As I said, seems like a good performer to me (what is always strange is the sensation of "space", of the scene, that it gives to me; hard to describe, not unpleasant at all, but as if made of "terracotta", or teak wood. Am I influenced by having read BB chips described as "brown"? just magazine bs? boh!)
The Denon I was mentioning is a 1650GR, where the GR stands for "Gold Whatzoever".
I think it's a Japan-only edition of our 1560, or 2560. It has dual (balanced) AD1862 per channel, and I've read good things of that DAC on this forum, so when I had a chance I bought this heavy box.
But music gets lost somewhere. Here there's I/V, then Sum, then a "GIC" filter, then an output buffer. Four stages of OpAmps

And one brave 7812/7912, shared between all those OpAmps and the DACs too.
We'll take care of him one day, I just don't trust my mods enough yet to make them on a box that cost me 100+ Euros

So many things to try!!
("Madame" - that's how the French refer to "wife" - thinks that I should just go and buy what could sound good, we could afford something good enough, but hey! that's no fun! I mean, it is "only" listening fun...)
(And you know what?
I live at one hour by car from Jadis and one and a half from Metronome Technology... I even visited Metronome's demo room...)
_
pilli said:It is a Kenwood 7090, completely original.
(I need to keep one usable to "madame"; she notices and appreciates improvements in the sound, but using a screwdriver to "press play" is just too much...)
I would keep that player (at least to please "madame")...and you can always buy cheap universal remote control to operate from distance, if you have manage to lost/destroyed the original one.
pilli said:It seems like this player has quite good power supplies, and a decent output stage (two stages of 4580 opamps, one I/V, one to sum balanced DACs).
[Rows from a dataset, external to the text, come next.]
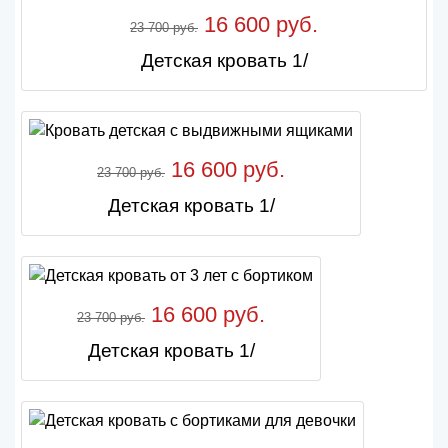
16 600 руб.
23 700 руб.
Детская кровать 1/
16 600 руб.
23 700 руб.
Детская кровать 1/
16 600 руб.
23 700 руб.
Детская кровать 1/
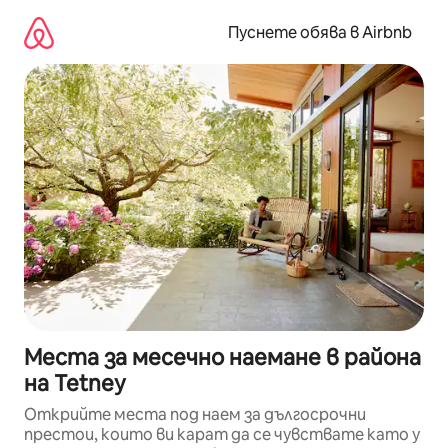
Пропускане
към
Пуснете обява в Airbnb
съдържанието
Места за месечно наемане в района
на Tetney
Открийте места под наем за дългосрочни
престои, които ви карат да се чувствате като у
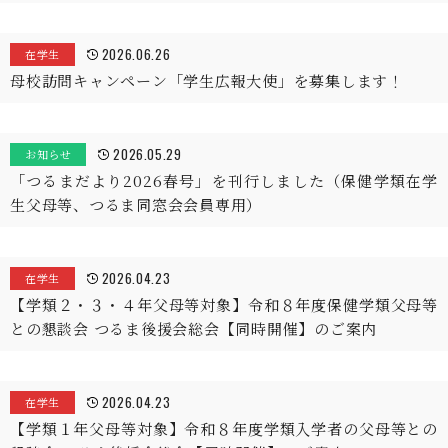
2026.06.26
在学生
母校訪問キャンペーン「学生広報大使」を募集します！
2026.05.29
お知らせ
「つるまだより2026春号」を刊行しました（保健学類在学
生父母等、つるま同窓会会員専用）
2026.04.23
在学生
【学類２・３・４年父母等対象】令和８年度保健学類父母等
との懇談会 つるま後援会総会【同時開催】のご案内
2026.04.23
在学生
【学類１年父母等対象】令和８年度学類入学者の父母等との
Will be easy to try better OpAmps, or a discrete balanced-to-SE, or even discrete I/V.
Try good opamps, and if you get really BIG improvements, if I were you, I would go discrete, all the way.
pilli said:The Denon I was mentioning is a 1650GR, where the GR stands for "Gold Whatzoever".
I think it's a Japan-only edition of our 1560, or 2560. It has dual (balanced) AD1862 per channel, and I've read good things of that DAC on this forum, so when I had a chance I bought this heavy box.
But music gets lost somewhere. Here there's I/V, then Sum, then a "GIC" filter, then an output buffer. Four stages of OpAmpsand not of the best... (4558 and BA15218, if I remember well).
And one brave 7812/7912, shared between all those OpAmps and the DACs too.
We'll take care of him one day, I just don't trust my mods enough yet to make them on a box that cost me 100+ Euros![]()
As with Kenwood, try different HQ opamps, then go discrete. For I/V stage, you should build a zero global negative feedback circuit, like current conveyor, than buffers like Wadia used to with PA630 chip which is obsolete now, pity.
pilli said:("Madame" - that's how the French refer to "wife" - thinks that I should just go and buy what could sound good, we could afford something good enough, but hey! that's no fun! I mean, it is "only" listening fun...)
I second that!
pilli said:(And you know what?
I live at one hour by car from Jadis and one and a half from Metronome Technology... I even visited Metronome's demo room...)
It seems that south of France is audiophile/technofile friendly place.